[Collected data]

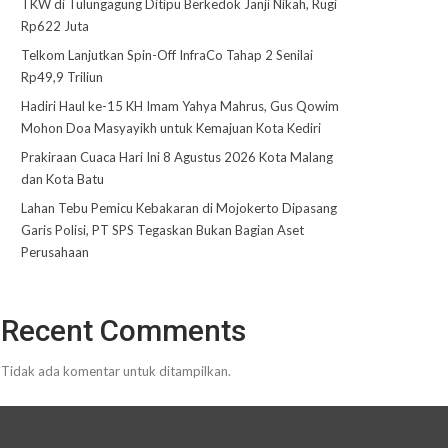
TKW di Tulungagung Ditipu Berkedok Janji Nikah, Rugi
Rp622 Juta
Telkom Lanjutkan Spin-Off InfraCo Tahap 2 Senilai
Rp49,9 Triliun
Hadiri Haul ke-15 KH Imam Yahya Mahrus, Gus Qowim
Mohon Doa Masyayikh untuk Kemajuan Kota Kediri
Prakiraan Cuaca Hari Ini 8 Agustus 2026 Kota Malang
dan Kota Batu
Lahan Tebu Pemicu Kebakaran di Mojokerto Dipasang
Garis Polisi, PT SPS Tegaskan Bukan Bagian Aset
Perusahaan
Recent Comments
Tidak ada komentar untuk ditampilkan.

ASSIGNMENT
Restate the data word for word and exclude every picture.

WRITTEN REPLY
TKW di Tulungagung Ditipu Berkedok Janji Nikah, Rugi
Rp622 Juta
Telkom Lanjutkan Spin-Off InfraCo Tahap 2 Senilai
Rp49,9 Triliun
Hadiri Haul ke-15 KH Imam Yahya Mahrus, Gus Qowim
Mohon Doa Masyayikh untuk Kemajuan Kota Kediri
Prakiraan Cuaca Hari Ini 8 Agustus 2026 Kota Malang
dan Kota Batu
Lahan Tebu Pemicu Kebakaran di Mojokerto Dipasang
Garis Polisi, PT SPS Tegaskan Bukan Bagian Aset
Perusahaan
Recent Comments
Tidak ada komentar untuk ditampilkan.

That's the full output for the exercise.